The contrast with the founder ecosystem is structural and exact:
Counter-pressure Elite Athletics Venture-Backed Founders Mandated annual mental health screening NCAA Best Practice #2, 2024 None Licensed mental health staff embedded on site Required at every NCAA D-I program None Credentialed load-management protocol IOC, ECSS/ACSM consensus None Recovery cycles in the training calendar Periodization, mandatory rest weeks None Overtraining as a recognized clinical entity Yes, since the 1980s No founder-equivalent diagnosis Identity-flexibility programming Standard at Olympic training centers Mythology rewards identity collapse
Every row exists because the underlying activity, left to its own incentives, manufactures obsessive identification with itself. The counter-pressure is the difference between durable performance and a body count quietly attributed to the bodies that delivered it.

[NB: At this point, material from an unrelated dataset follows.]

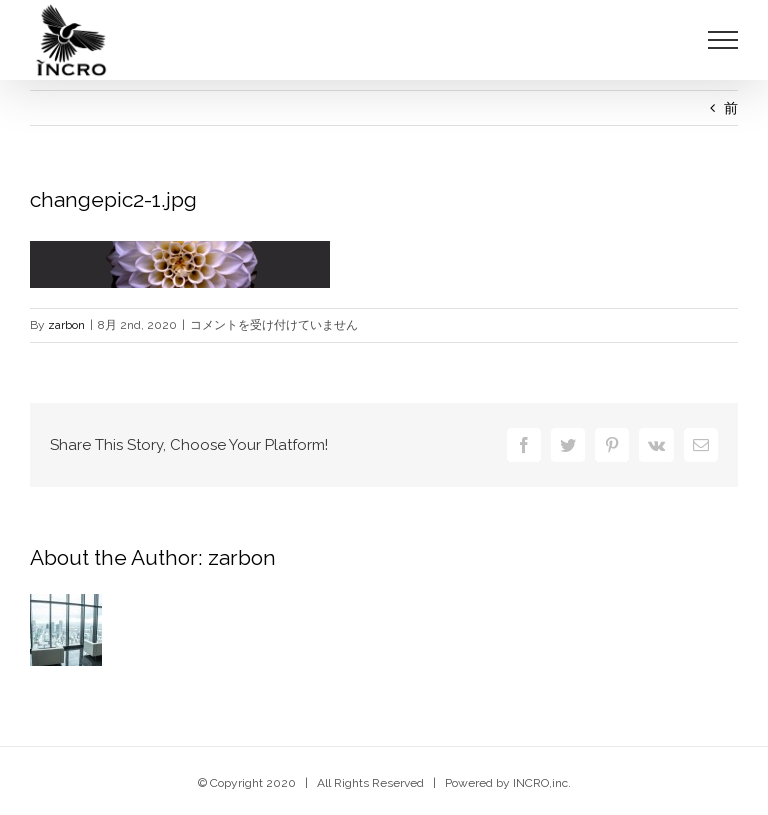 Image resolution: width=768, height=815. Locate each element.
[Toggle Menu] (723, 40)
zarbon (66, 325)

Establishing Harmonious Passion
Given that the fundraising funnel tends to selects for obsessive over harmonious passion, what does an individual founder do to keep the harmonious variant intact in their lives?

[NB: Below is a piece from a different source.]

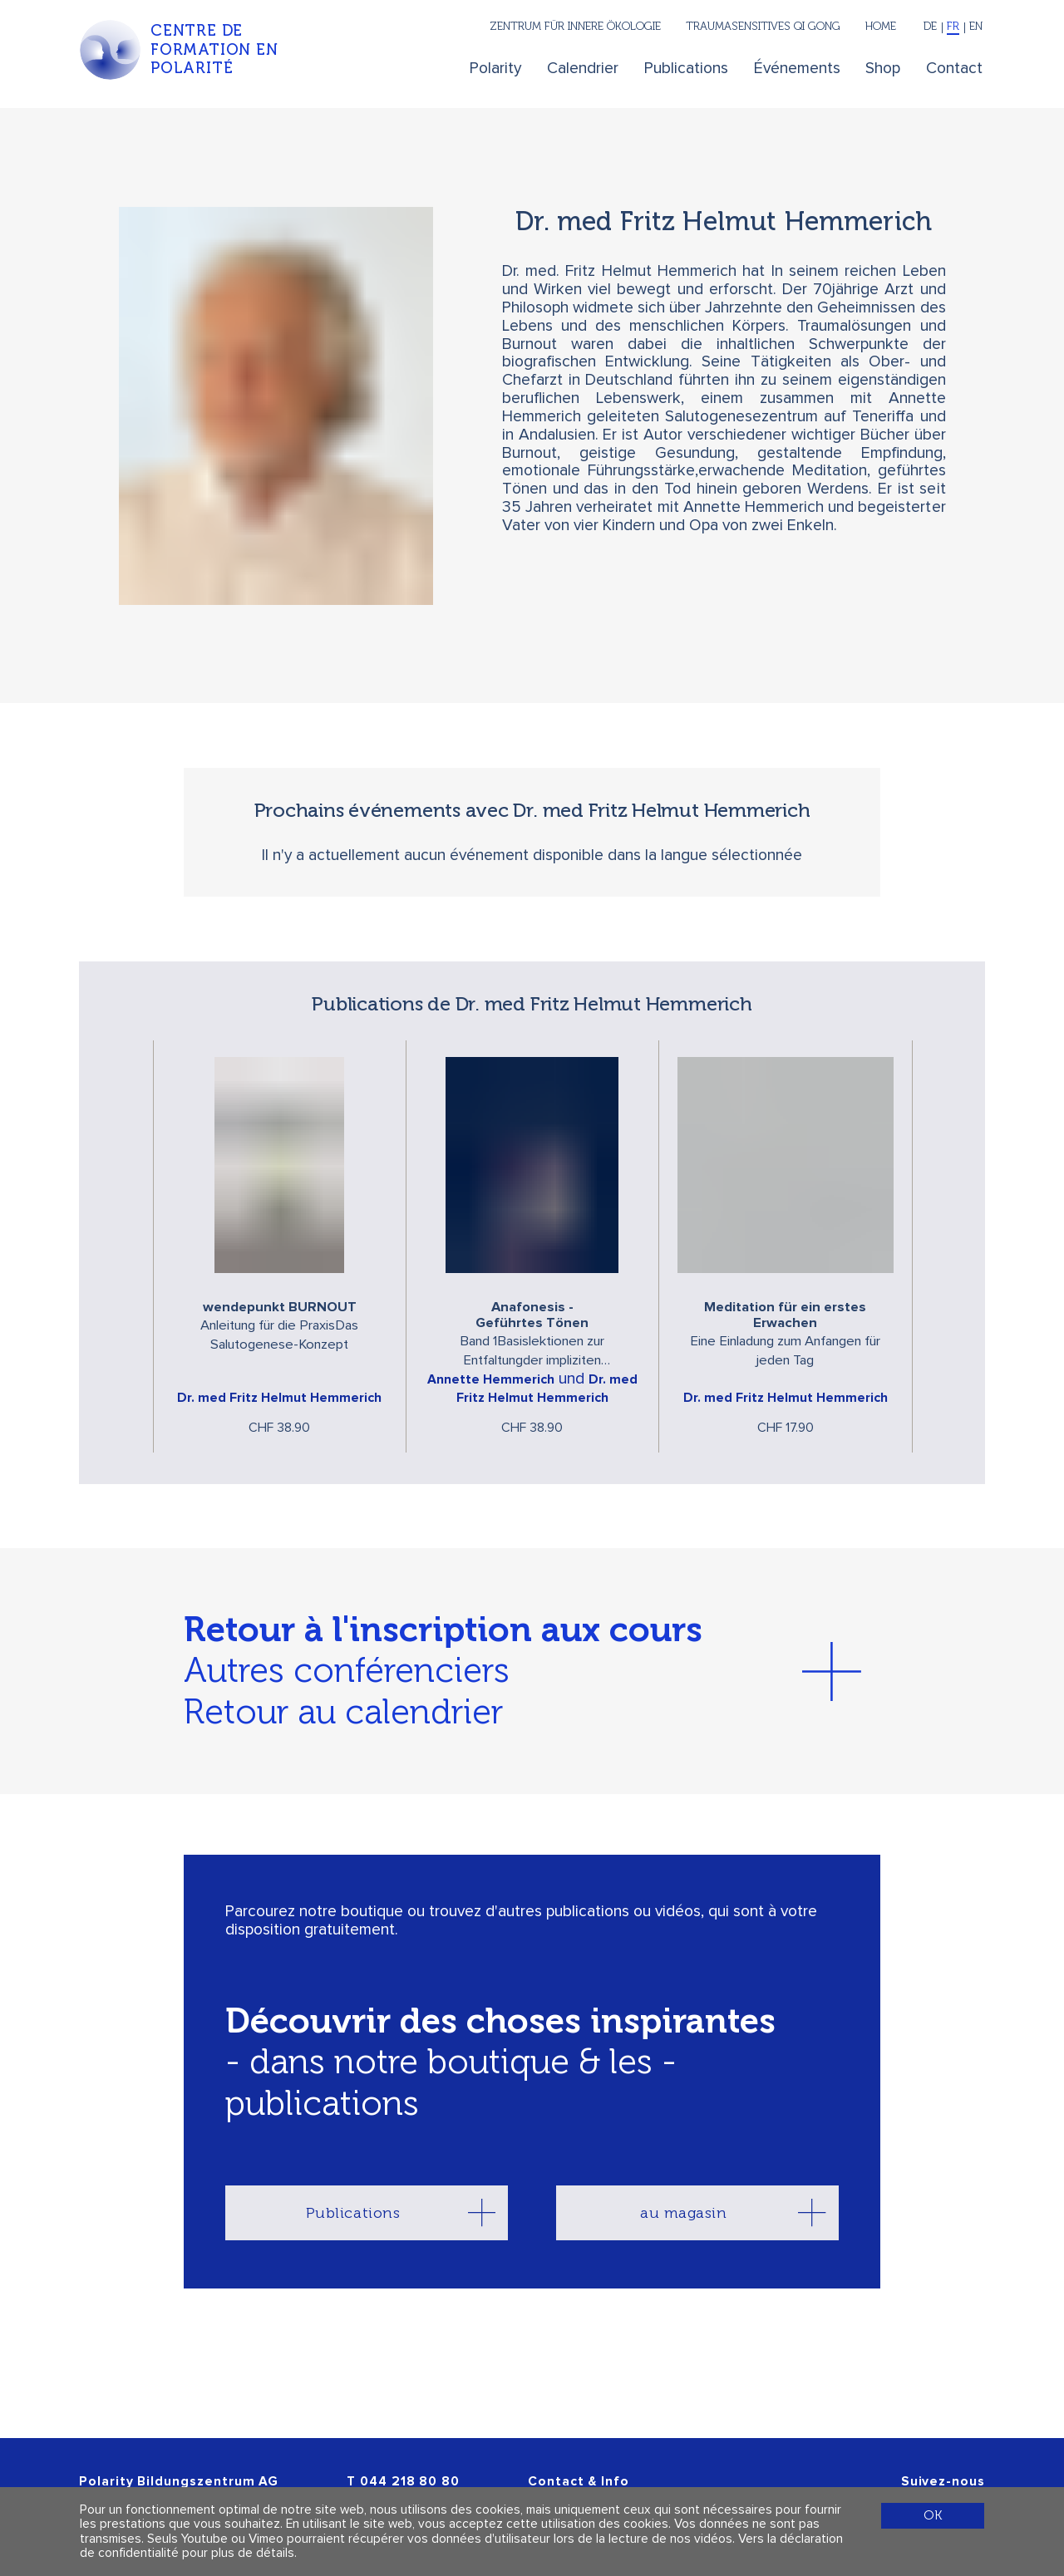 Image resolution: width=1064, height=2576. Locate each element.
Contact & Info (578, 2481)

The first move is diagnostic. The Vallerand passion scale is freely available. The harmonious items describe an activity integrated with the rest of life — this activity is in harmony with the other activities in my life. The obsessive items describe an activity that has overrun the perimeter — I have difficulties controlling my urge to do my activity, if I could, I would only do this activity. Most founders, asked honestly, can already feel which side of the line they are on. Naming it is not weakness. It is the baseline an Olympic athlete gets in their first week.
The second move is to build the counter-pressures venture capital did not. A periodized week with a non-negotiable low-load day. A relationship — partner, friend, sibling, parent — that is not contingent on company performance and is therefore allowed to puncture the identity bubble when it starts inflating. A licensed clinician on call who can distinguish a hard quarter from the early signs of major depression, a distinction the founder cannot make from inside their own head. A recovery practice — sleep, aerobic base, time outdoors — treated as a load-management instrument, not as a wellness reward for shipping. None of this is soft. All of it is the founder version of what an Olympic strength coach hands an athlete on day one.
The third move is identity diversification. The Vallerand model does not say founders should have less passion. It says passion is a problem when it is the only support holding up the self. Ian Thorpe won five Olympic golds, retired at twenty-four, and was hospitalized for depression two years later; his autobiography names the single-identity collapse explicitly. Eliud Kipchoge, the only person to run a marathon under two hours, runs about 200 km a week and then goes back to a training camp where he sweeps the floor, takes a long nap, and writes in a journal. “Only the disciplined ones in life are free,” he likes to say — and the discipline he is naming is the discipline to stop. A founder with a single identity has nowhere to go when the round does not close. The protective factor is not less commitment. It is more identity surface area. Music, family, faith, friendship, craft — not distractions from the company, but the redundancy that keeps company stress from becoming existential stress.
The Tao Te Ching keeps returning to the idea that the activity that holds nothing back will exhaust itself, and the one that holds something in reserve will outlast it.
The founder who keeps a portion of the self outside the company is not less ambitious. They are in fact the opposite - meticulously aiming to keep going for a long time.